### What you should do
Set down the lines that begin at the top of the records and end with the line containing "personaliseren, om functies", and drop every picture.

= = = = =

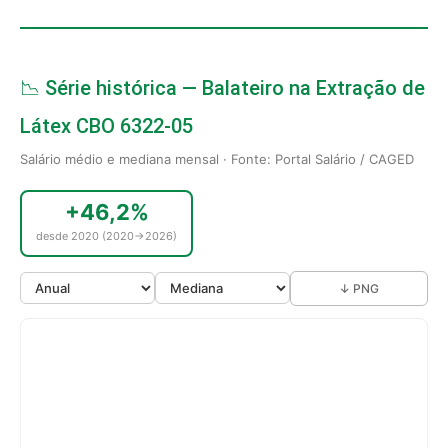
📉 Série histórica — Balateiro na Extração de
Látex CBO 6322-05
Salário médio e mediana mensal · Fonte: Portal Salário / CAGED
+46,2%
desde 2020 (2020→2026)
↓ PNG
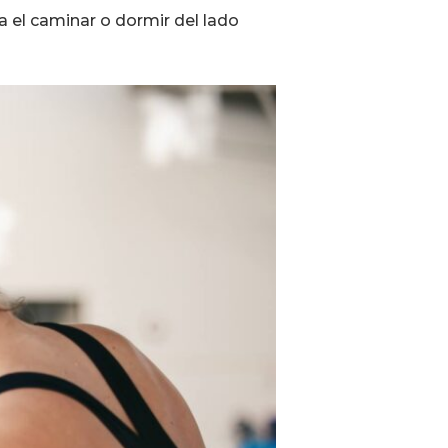
lta el caminar o dormir del lado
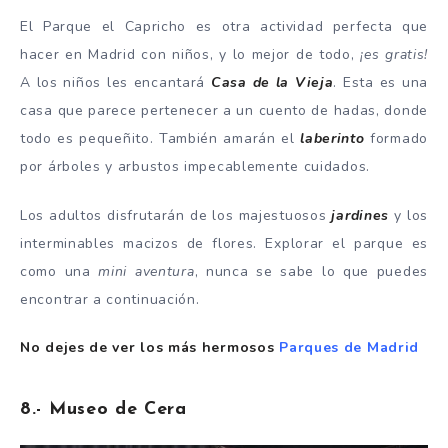
El Parque el Capricho es otra actividad perfecta que
hacer en Madrid con niños, y lo mejor de todo,
¡es gratis!
A los niños les encantará
Casa de la Vieja
. Esta es una
casa que parece pertenecer a un cuento de hadas, donde
todo es pequeñito. También amarán el
laberinto
formado
por árboles y arbustos impecablemente cuidados.
Los adultos disfrutarán de los majestuosos
jardines
y los
interminables macizos de flores. Explorar el parque es
como una
mini aventura
, nunca se sabe lo que puedes
encontrar a continuación.
No dejes de ver los más hermosos
Parques de Madrid
8.- Museo de Cera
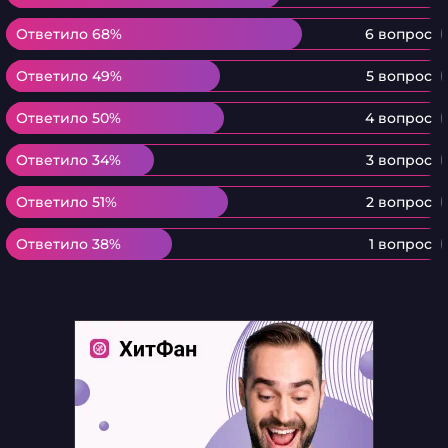
Ответило 68%
Ответило 68%
6 вопрос
Ответило 49%
Ответило 49%
5 вопрос
Ответило 50%
Ответило 50%
4 вопрос
Ответило 34%
Ответило 34%
3 вопрос
Ответило 51%
Ответило 51%
2 вопрос
Ответило 38%
Ответило 38%
1 вопрос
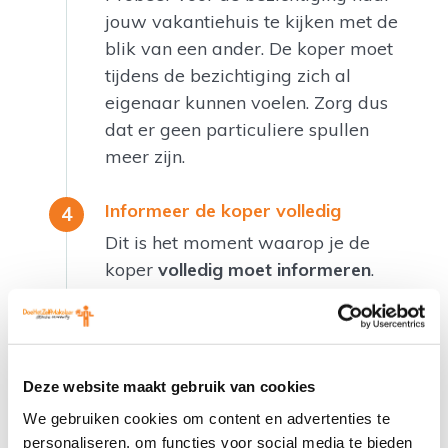
jouw vakantiehuis te kijken met de
blik van een ander. De koper moet
tijdens de bezichtiging zich al
eigenaar kunnen voelen. Zorg dus
dat er geen particuliere spullen
meer zijn.
Informeer de koper volledig
Dit is het moment waarop je de
koper
volledig moet informeren
.
Informatie die je hebt gedeeld kan
achteraf niet tegen je gebruikt
worden. Dus als er iets niet 100%
in orde is en je vertelt het nu, kan
Deze website maakt gebruik van cookies
de koper niet achteraf zeggen dat
We gebruiken cookies om content en advertenties te
hij het niet wist. Verzwijg je echter
personaliseren, om functies voor social media te bieden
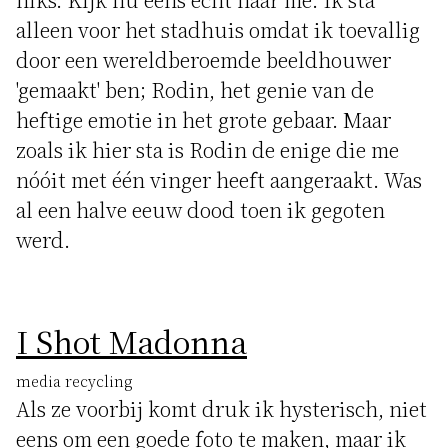
alleen voor het stadhuis omdat ik toevallig
door een wereldberoemde beeldhouwer
'gemaakt' ben; Rodin, het genie van de
heftige emotie in het grote gebaar. Maar
zoals ik hier sta is Rodin de enige die me
nóóit met één vinger heeft aangeraakt. Was
al een halve eeuw dood toen ik gegoten
werd.
I Shot Madonna
media recycling
Als ze voorbij komt druk ik hysterisch, niet
eens om een goede foto te maken, maar ik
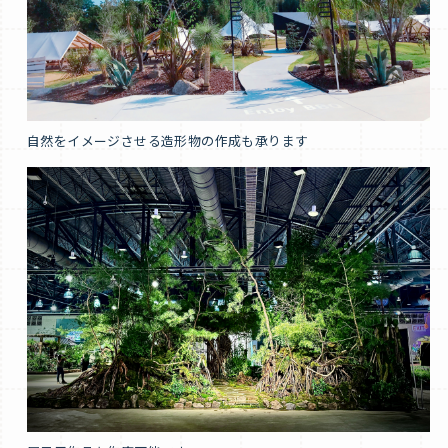
自然をイメージさせる造形物の作成も承ります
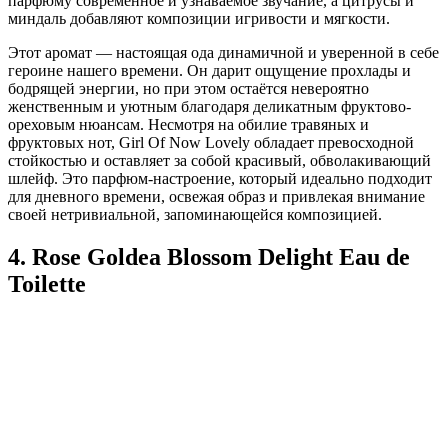
парфюму современное и узнаваемое звучание, а цитрусы и
миндаль добавляют композиции игривости и мягкости.
Этот аромат — настоящая ода динамичной и уверенной в себе
героине нашего времени. Он дарит ощущение прохлады и
бодрящей энергии, но при этом остаётся невероятно
женственным и уютным благодаря деликатным фруктово-
ореховым нюансам. Несмотря на обилие травяных и
фруктовых нот, Girl Of Now Lovely обладает превосходной
стойкостью и оставляет за собой красивый, обволакивающий
шлейф. Это парфюм-настроение, который идеально подходит
для дневного времени, освежая образ и привлекая внимание
своей нетривиальной, запоминающейся композицией.
4. Rose Goldea Blossom Delight Eau de
Toilette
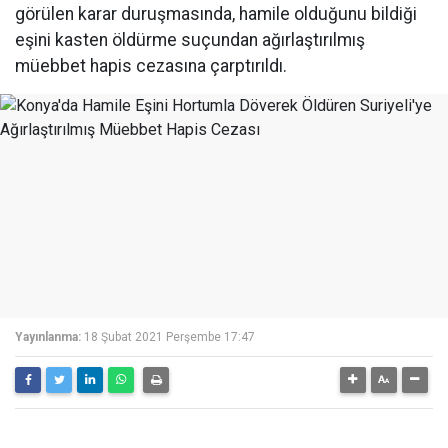
görülen karar duruşmasında, hamile olduğunu bildiği
eşini kasten öldürme suçundan ağırlaştırılmış
müebbet hapis cezasına çarptırıldı.
Yayınlanma:
18 Şubat 2021 Perşembe 17:47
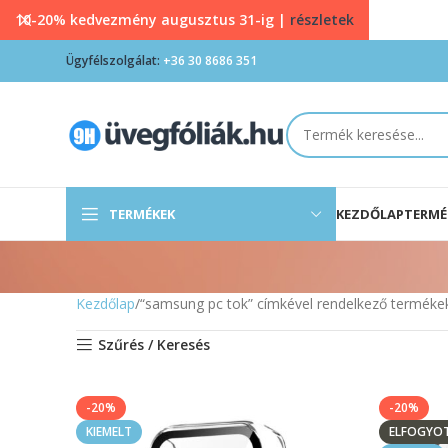
10-20% kedvezmény augusztus 31-ig |
részletek
Ügyfélszolgálat:
+36 30 8686 351
TERMÉKEK
KEZDŐLAP
TERMÉ
Kezdőlap
“samsung pc tok” címkével rendelkező terméke
Szűrés / Keresés
-20%
-20%
KIEMELT
ELFOGYO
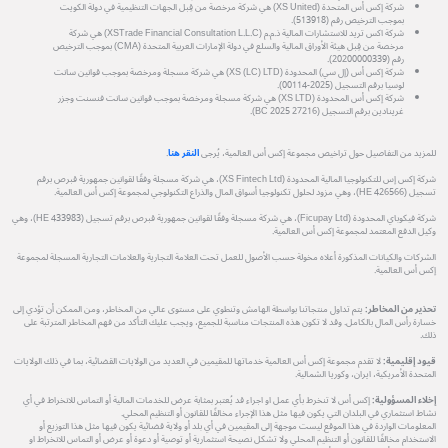
شركة إكس أس المتحدة (XS United) هي شركة مرخصة من قِبل الجهات التنظيمية في دولة الكويت
بموجب الترخيص رقم (513918).
شركة اكس تريد للاستشارات المالية ذ.م.م (XSTrade Financial Consultation L.L.C) هي شركة
مرخصة من قِبل هيئة الأوراق المالية والسلع في دولة الإمارات العربية المتحدة (CMA) بموجب الترخيص
رقم (20200000339).
شركة إكس أس (إل سي) المحدودة (XS (LC) LTD) هي شركة مسجلة ومرخصة بموجب قوانين سانت
لوسيا برقم التسجيل (2025-00114).
شركة إكس أس المحدودة (XS LTD) هي شركة مسجلة ومرخصة بموجب قوانين سانت فنسنت وجزر
غرينادين برقم التسجيل (27216 BC 2025).
للمزيد من التفاصيل حول تراخيص مجموعة إكس أس العالمية، يُرجى
النقر هنا
.
شركة إكس إس للتكنولوجيا المالية المحدودة (XS Fintech Ltd)، هي شركة مسجلة وفقًا لقوانين جمهورية قبرص برقم
تسجيل (HE 426566)، وهي مزود لحلول تكنولوجيا أسواق المال والذراع التكنولوجي لمجموعة إكس أس العالمية.
شركة فيكوباي المحدودة (Ficupay Ltd)، هي شركة مسجلة وفقًا لقوانين جمهورية قبرص برقم تسجيل (HE 433983)، وهي
وكيل الدفع المعتمد لمجموعة إكس أس العالمية.
الشركات والكيانات المذكورة أعلاه مخولة حسب الأصول للعمل تحت العلامة التجارية والعلامات التجارية المسجلة لمجموعة
إكس أس العالمية.
تحذير من المخاطر:
يتم تداول منتجاتنا بواسطة الهامش وتنطوي على مستوى عالي من المخاطر، ومن الممكن أن تؤدي إلى
خسارة رأس المال بالكامل. وقد لا تكون هذه المنتجات مناسبة للجميع، ويجب عليك التأكد من فهم المخاطر المترتبة على
ذلك.
قيود إقليمية:
لا تقدم مجموعة إكس أس العالمية خدماتها للمقيمين في العديد من الولايات القضائية، بما في ذلك الولايات
المتحدة الأمريكية، ايران، وكوريا الشمالية.
إخلاء المسؤولية:
إكس أس لا تنخرط بأي عمل او اجراء قد يُعتبر بمثابة عرض للخدمات المالية أو التماس للانخراط في أي
نشاط استثماري في البلدان التي يكون فيها مثل هذا الإجراء مخالفًا للقانون أو التنظيم المحلي.
المعلومات الواردة في هذا الموقع ليست موجهة إلى المقيمين في أي بلد أو ولاية قضائية يكون فيها مثل هذا التوزيع أو
الاستخدام مخالفًا للقانون أو التنظيم المحلي ولا تشكل نصيحة استثمارية أو توصية أو دعوة أو عرض أو التماس للانخراط او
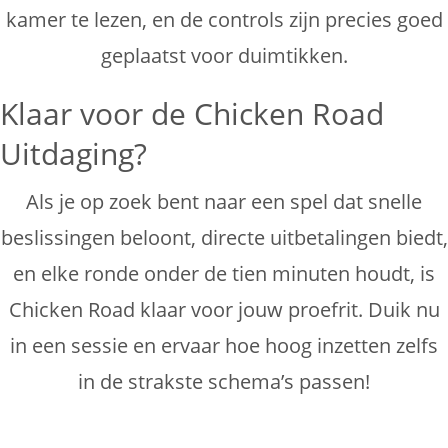
kamer te lezen, en de controls zijn precies goed
geplaatst voor duimtikken.
Klaar voor de Chicken Road
Uitdaging?
Als je op zoek bent naar een spel dat snelle
beslissingen beloont, directe uitbetalingen biedt,
en elke ronde onder de tien minuten houdt, is
Chicken Road klaar voor jouw proefrit. Duik nu
in een sessie en ervaar hoe hoog inzetten zelfs
in de strakste schema’s passen!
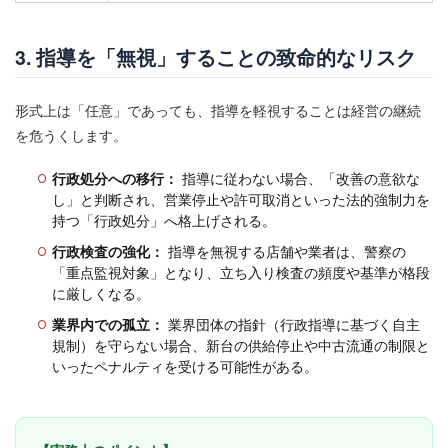
3. 指導を「無視」することの致命的なリスク
形式上は「任意」であっても、指導を軽視することは経営の継続
を危うくします。
行政処分への移行：
指導に従わない場合、「改善の意欲な
し」と判断され、営業停止や許可取消といった法的強制力を
持つ「行政処分」へ格上げされる。
行政検査の強化：
指導を無視する店舗や業者は、警察の
「重点監視対象」となり、立ち入り検査の頻度や基準が格段
に厳しくなる。
業界内での孤立：
業界団体の指針（行政指導に基づく自主
規制）を守らない場合、新台の供給停止や中古流通の制限と
いったペナルティを受ける可能性がある。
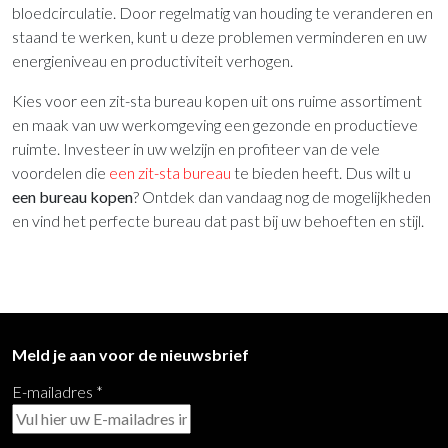
bloedcirculatie. Door regelmatig van houding te veranderen en
staand te werken, kunt u deze problemen verminderen en uw
energieniveau en productiviteit verhogen.
Kies voor een
zit-sta bureau kopen uit ons ruime assortiment
en maak van uw werkomgeving een gezonde en productieve
ruimte. Investeer in uw welzijn en profiteer van de vele
voordelen die
een zit-sta bureau
te bieden heeft. Dus wilt u
een bureau kopen
? Ontdek dan vandaag nog de mogelijkheden
en vind het perfecte bureau dat past bij uw behoeften en stijl.
Meld je aan voor de nieuwsbrief
E-mailadres
*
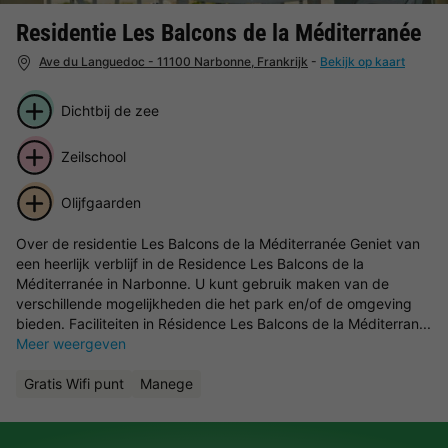
Residentie Les Balcons de la Méditerranée
Ave du Languedoc - 11100 Narbonne, Frankrijk
-
Bekijk op kaart
Dichtbij de zee
Zeilschool
Olijfgaarden
Over de residentie Les Balcons de la Méditerranée Geniet van
een heerlijk verblijf in de Residence Les Balcons de la
Méditerranée in Narbonne. U kunt gebruik maken van de
verschillende mogelijkheden die het park en/of de omgeving
bieden. Faciliteiten in Résidence Les Balcons de la Méditerran...
Meer weergeven
Gratis Wifi punt
Manege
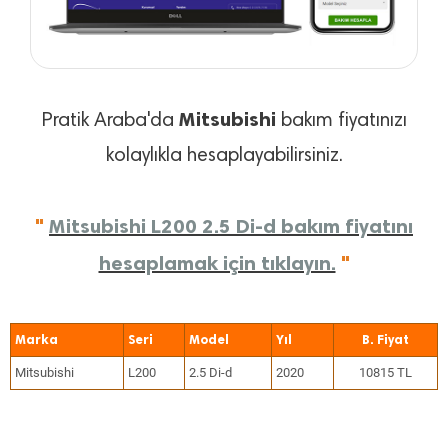
Mitsubishi
Pratik Araba'da
bakım fiyatınızı
kolaylıkla hesaplayabilirsiniz.
"
Mitsubishi L200 2.5 Di-d bakım fiyatını
hesaplamak için tıklayın.
"
Marka
Seri
Model
Yıl
Mitsubishi
L200
2.5 Di-d
2020
10815 TL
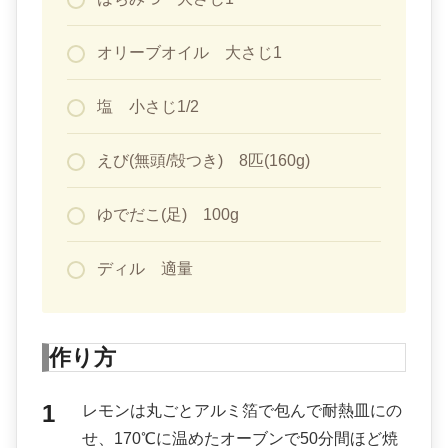
オリーブオイル 大さじ1
塩 小さじ1/2
えび(無頭/殻つき) 8匹(160g)
ゆでだこ(足) 100g
ディル 適量
作り方
レモンは丸ごとアルミ箔で包んで耐熱皿にの
せ、170℃に温めたオーブンで50分間ほど焼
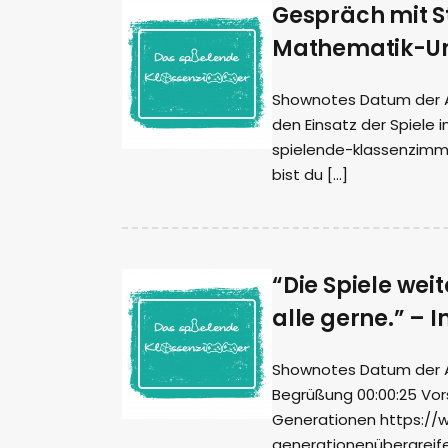
Gespräch mit S
Mathematik-Un
Shownotes Datum der Auf
den Einsatz der Spiele i
spielende-klassenzimme
bist du […]
“Die Spiele wei
alle gerne.” – 
Shownotes Datum der Auf
Begrüßung 00:00:25 Vor
Generationen https://w
generationenübergreife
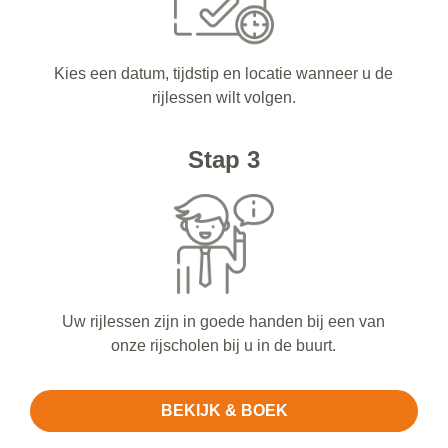
Kies een datum, tijdstip en locatie wanneer u de
rijlessen wilt volgen.
Stap 3
Uw rijlessen zijn in goede handen bij een van
onze rijscholen bij u in de buurt.
BEKIJK & BOEK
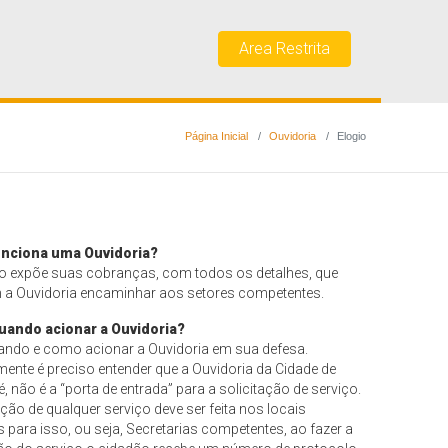
Area Restrita
Página Inicial
Ouvidoria
Elogio
nciona uma Ouvidoria?
o expõe suas cobranças, com todos os detalhes, que
 a Ouvidoria encaminhar aos setores competentes.
ando acionar a Ouvidoria?
ando e como acionar a Ouvidoria em sua defesa.
mente é preciso entender que a Ouvidoria da Cidade de
 não é a “porta de entrada” para a solicitação de serviço.
ação de qualquer serviço deve ser feita nos locais
 para isso, ou seja, Secretarias competentes, ao fazer a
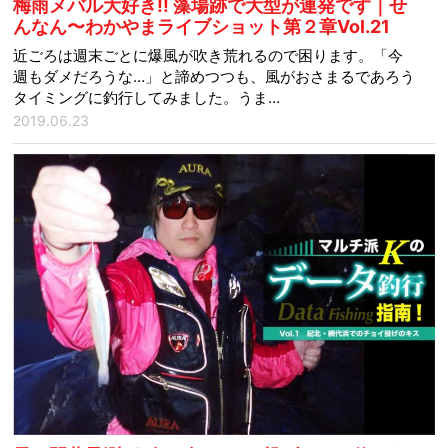
梅雨メバル大好き!! 藻場跡で大型が連発です｜せ
んなん〜わかやまライブショット第２章Vol.21
近ごろは週末ごとに爆風が吹き荒れるので困ります。「今
週もダメだろうな…」と諦めつつも、風がおさまるであろう
タイミングに釣行してみました。うま…
2019.06.23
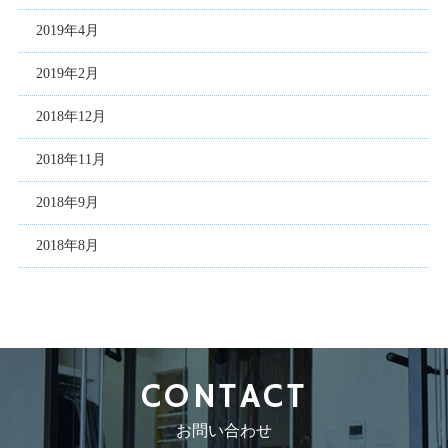
2019年4月
2019年2月
2018年12月
2018年11月
2018年9月
2018年8月
CONTACT
お問い合わせ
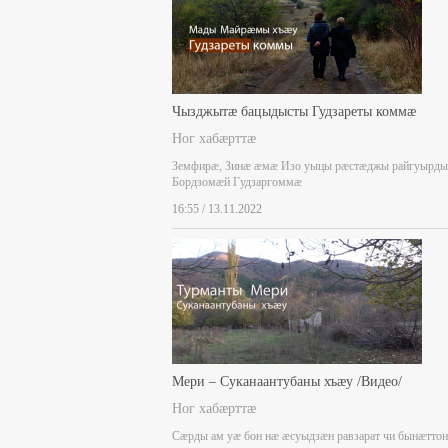
Чызджытæ бацыдысты Гудзареты коммæ
Ног хабæрттæ
Земфирæ, Зинæ æмæ Изо уыцы рæстæджы райгуырды
Бордзомæй Гудзаргоммæ
16:55 / 13.11.2022
Мери – Суканаантубаны хъæу /Видео/
Ног хабæрттæ
Сæрды ам уæ бон нæ æсуыдзæн равзарат чи бынæттон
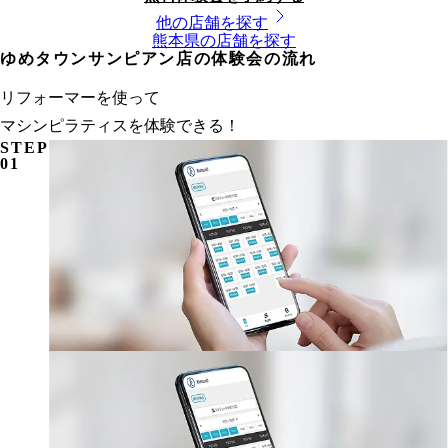
他の店舗を探す
熊本県
の店舗を探す
ゆめタウンサンピアン店の体験会の流れ
リフォーマーを使って
マシンピラティスを体験できる！
STEP
01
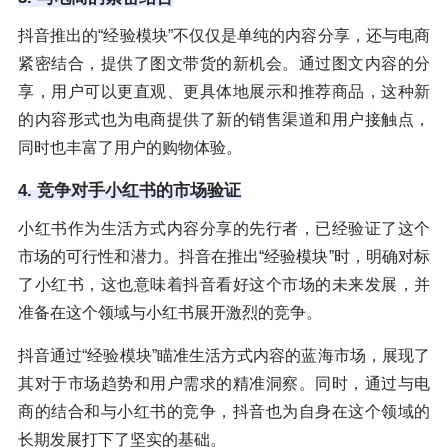
抖音推出的“经验模块”不仅仅是单纯的内容分享，还与电商
紧密结合，提供了图文带货的新机会。通过图文内容的分
享，用户可以更直观、更具体地展示和推荐商品，这种新
的内容形式也为电商提供了新的销售渠道和用户接触点，
同时也丰富了用户的购物体验。
4. 竞争对手小红书的市场验证
小红书作为生活方式内容分享的先行者，已经验证了这个
市场的可行性和潜力。抖音在推出“经验模块”时，明确对标
了小红书，这也意味着抖音看好这个市场的未来发展，并
准备在这个领域与小红书展开激烈的竞争。
抖音通过“经验模块”瞄准生活方式内容的蓝海市场，展现了
其对于市场趋势和用户需求的精准洞察。同时，通过与电
商的结合和与小红书的竞争，抖音也为自身在这个领域的
长期发展打下了坚实的基础。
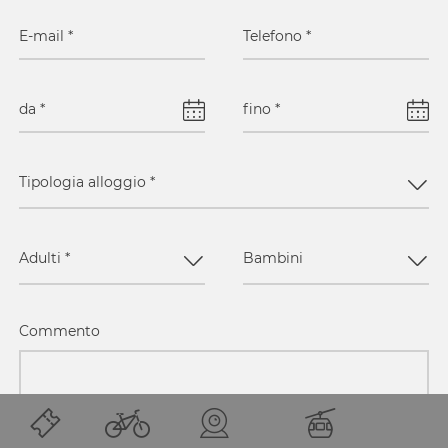
E-mail
*
Telefono
*
da
*
fino
*
Tipologia alloggio
*
Adulti
*
Bambini
Commento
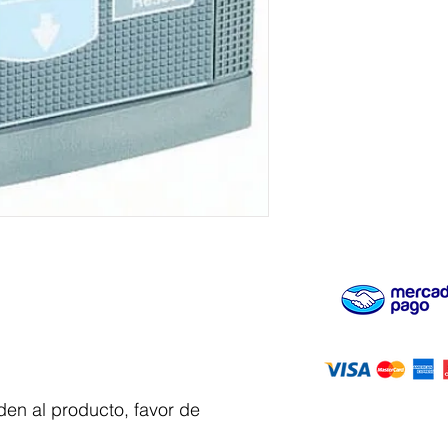
en al producto, favor de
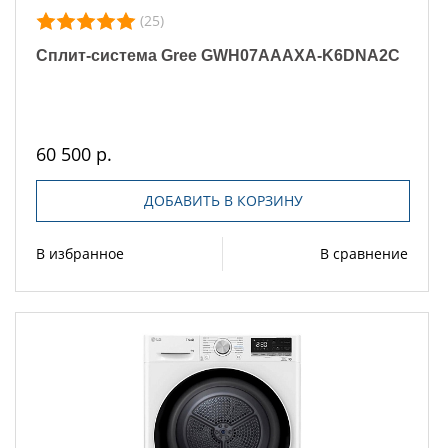
(25)
Сплит-система Gree GWH07AAAXA-K6DNA2C
60 500 р.
ДОБАВИТЬ В КОРЗИНУ
В избранное
В сравнение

= = = = =

### Solution to the problem
📉 Série histórica — Balateiro na Extração de
Látex CBO 6322-05
Salário médio e mediana mensal · Fonte: Portal Salário / CAGED
+46,2%
desde 2020 (2020→2026)
↓ PNG
lta el caminar o dormir del lado
El Parque el Capricho es otra actividad perfecta que
hacer en Madrid con niños, y lo mejor de todo,
¡es gratis!
A los niños les encantará
Casa de la Vieja
. Esta es una
casa que parece pertenecer a un cuento de hadas, donde
todo es pequeñito. También amarán el
laberinto
formado
por árboles y arbustos impecablemente cuidados.
Los adultos disfrutarán de los majestuosos
jardines
y los
interminables macizos de flores. Explorar el parque es
como una
mini aventura
, nunca se sabe lo que puedes
encontrar a continuación.
No dejes de ver los más hermosos
Parques de Madrid
8.- Museo de Cera
Ответило 68%
Ответило 68%
6 вопрос
Ответило 49%
Ответило 49%
5 вопрос
Ответило 50%
Ответило 50%
4 вопрос
Ответило 34%
Ответило 34%
3 вопрос
Ответило 51%
Ответило 51%
2 вопрос
Ответило 38%
Ответило 38%
1 вопрос
jouw vakantiehuis te kijken met de
blik van een ander. De koper moet
tijdens de bezichtiging zich al
eigenaar kunnen voelen. Zorg dus
dat er geen particuliere spullen
meer zijn.
Informeer de koper volledig
Dit is het moment waarop je de
koper
volledig moet informeren
.
Informatie die je hebt gedeeld kan
achteraf niet tegen je gebruikt
worden. Dus als er iets niet 100%
in orde is en je vertelt het nu, kan
Deze website maakt gebruik van cookies
de koper niet achteraf zeggen dat
We gebruiken cookies om content en advertenties te
hij het niet wist. Verzwijg je echter
personaliseren, om functies voor social media te bieden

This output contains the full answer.